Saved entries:
○ ○ ○ ○ ○
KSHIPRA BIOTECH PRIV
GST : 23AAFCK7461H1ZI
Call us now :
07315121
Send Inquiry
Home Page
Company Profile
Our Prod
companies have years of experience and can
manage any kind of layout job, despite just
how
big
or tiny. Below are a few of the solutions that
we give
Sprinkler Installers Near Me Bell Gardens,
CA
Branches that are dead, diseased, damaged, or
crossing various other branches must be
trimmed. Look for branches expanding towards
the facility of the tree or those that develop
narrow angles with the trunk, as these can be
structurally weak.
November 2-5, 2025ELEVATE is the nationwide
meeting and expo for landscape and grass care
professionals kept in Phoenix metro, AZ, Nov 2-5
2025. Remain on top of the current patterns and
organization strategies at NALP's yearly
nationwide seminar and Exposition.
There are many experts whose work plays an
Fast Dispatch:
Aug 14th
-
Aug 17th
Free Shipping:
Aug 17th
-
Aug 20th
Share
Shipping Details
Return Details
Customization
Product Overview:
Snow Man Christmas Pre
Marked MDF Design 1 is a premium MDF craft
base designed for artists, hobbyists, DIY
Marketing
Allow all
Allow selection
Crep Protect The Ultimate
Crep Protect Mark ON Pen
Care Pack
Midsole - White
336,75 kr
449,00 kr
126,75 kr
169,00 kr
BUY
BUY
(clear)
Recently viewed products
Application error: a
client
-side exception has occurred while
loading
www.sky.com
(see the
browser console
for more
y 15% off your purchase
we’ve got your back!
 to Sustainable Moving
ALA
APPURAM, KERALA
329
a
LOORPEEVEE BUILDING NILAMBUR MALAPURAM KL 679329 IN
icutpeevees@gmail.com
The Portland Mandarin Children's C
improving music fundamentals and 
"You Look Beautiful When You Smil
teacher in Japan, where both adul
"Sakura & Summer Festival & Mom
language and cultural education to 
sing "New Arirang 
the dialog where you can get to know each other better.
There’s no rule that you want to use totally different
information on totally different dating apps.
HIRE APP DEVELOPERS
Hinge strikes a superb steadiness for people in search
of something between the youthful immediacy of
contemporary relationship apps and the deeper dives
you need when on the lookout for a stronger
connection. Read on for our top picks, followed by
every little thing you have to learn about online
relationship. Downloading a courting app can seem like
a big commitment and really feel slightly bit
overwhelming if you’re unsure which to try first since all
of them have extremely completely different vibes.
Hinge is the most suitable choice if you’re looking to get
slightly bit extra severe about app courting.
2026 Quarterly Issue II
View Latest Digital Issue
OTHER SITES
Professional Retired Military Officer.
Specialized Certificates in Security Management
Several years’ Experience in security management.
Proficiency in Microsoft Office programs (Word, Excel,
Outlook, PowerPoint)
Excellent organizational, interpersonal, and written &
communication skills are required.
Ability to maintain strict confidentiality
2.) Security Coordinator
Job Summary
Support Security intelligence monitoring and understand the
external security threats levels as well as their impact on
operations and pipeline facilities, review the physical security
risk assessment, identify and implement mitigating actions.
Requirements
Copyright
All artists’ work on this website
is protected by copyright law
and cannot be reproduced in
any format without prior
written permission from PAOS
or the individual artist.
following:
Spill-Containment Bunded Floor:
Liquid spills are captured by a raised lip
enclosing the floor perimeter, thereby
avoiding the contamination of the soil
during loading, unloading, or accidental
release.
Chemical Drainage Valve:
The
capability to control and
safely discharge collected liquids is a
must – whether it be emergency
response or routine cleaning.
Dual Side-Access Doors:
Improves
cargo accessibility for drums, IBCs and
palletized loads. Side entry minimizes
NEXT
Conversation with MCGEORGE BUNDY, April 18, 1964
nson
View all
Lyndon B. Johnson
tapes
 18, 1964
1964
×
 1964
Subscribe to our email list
○ ○ ○ ○ ○
ABOUT THIS EXERCISE: Preserving every character, copy the records above out again.

TASK RESULT:
KSHIPRA BIOTECH PRIV
GST : 23AAFCK7461H1ZI
Call us now :
07315121
Send Inquiry
Home Page
Company Profile
Our Prod
companies have years of experience and can
manage any kind of layout job, despite just
how
big
or tiny. Below are a few of the solutions that
we give
Sprinkler Installers Near Me Bell Gardens,
CA
Branches that are dead, diseased, damaged, or
crossing various other branches must be
trimmed. Look for branches expanding towards
the facility of the tree or those that develop
narrow angles with the trunk, as these can be
structurally weak.
November 2-5, 2025ELEVATE is the nationwide
meeting and expo for landscape and grass care
professionals kept in Phoenix metro, AZ, Nov 2-5
2025. Remain on top of the current patterns and
organization strategies at NALP's yearly
nationwide seminar and Exposition.
There are many experts whose work plays an
Fast Dispatch:
Aug 14th
-
Aug 17th
Free Shipping:
Aug 17th
-
Aug 20th
Share
Shipping Details
Return Details
Customization
Product Overview:
Snow Man Christmas Pre
Marked MDF Design 1 is a premium MDF craft
base designed for artists, hobbyists, DIY
Marketing
Allow all
Allow selection
Crep Protect The Ultimate
Crep Protect Mark ON Pen
Care Pack
Midsole - White
336,75 kr
449,00 kr
126,75 kr
169,00 kr
BUY
BUY
(clear)
Recently viewed products
Application error: a
client
-side exception has occurred while
loading
www.sky.com
(see the
browser console
for more
y 15% off your purchase
we’ve got your back!
 to Sustainable Moving
ALA
APPURAM, KERALA
329
a
LOORPEEVEE BUILDING NILAMBUR MALAPURAM KL 679329 IN
icutpeevees@gmail.com
The Portland Mandarin Children's C
improving music fundamentals and 
"You Look Beautiful When You Smil
teacher in Japan, where both adul
"Sakura & Summer Festival & Mom
language and cultural education to 
sing "New Arirang 
the dialog where you can get to know each other better.
There’s no rule that you want to use totally different
information on totally different dating apps.
HIRE APP DEVELOPERS
Hinge strikes a superb steadiness for people in search
of something between the youthful immediacy of
contemporary relationship apps and the deeper dives
you need when on the lookout for a stronger
connection. Read on for our top picks, followed by
every little thing you have to learn about online
relationship. Downloading a courting app can seem like
a big commitment and really feel slightly bit
overwhelming if you’re unsure which to try first since all
of them have extremely completely different vibes.
Hinge is the most suitable choice if you’re looking to get
slightly bit extra severe about app courting.
2026 Quarterly Issue II
View Latest Digital Issue
OTHER SITES
Professional Retired Military Officer.
Specialized Certificates in Security Management
Several years’ Experience in security management.
Proficiency in Microsoft Office programs (Word, Excel,
Outlook, PowerPoint)
Excellent organizational, interpersonal, and written &
communication skills are required.
Ability to maintain strict confidentiality
2.) Security Coordinator
Job Summary
Support Security intelligence monitoring and understand the
external security threats levels as well as their impact on
operations and pipeline facilities, review the physical security
risk assessment, identify and implement mitigating actions.
Requirements
Copyright
All artists’ work on this website
is protected by copyright law
and cannot be reproduced in
any format without prior
written permission from PAOS
or the individual artist.
following:
Spill-Containment Bunded Floor:
Liquid spills are captured by a raised lip
enclosing the floor perimeter, thereby
avoiding the contamination of the soil
during loading, unloading, or accidental
release.
Chemical Drainage Valve:
The
capability to control and
safely discharge collected liquids is a
must – whether it be emergency
response or routine cleaning.
Dual Side-Access Doors:
Improves
cargo accessibility for drums, IBCs and
palletized loads. Side entry minimizes
NEXT
Conversation with MCGEORGE BUNDY, April 18, 1964
nson
View all
Lyndon B. Johnson
tapes
 18, 1964
1964
×
 1964
Subscribe to our email list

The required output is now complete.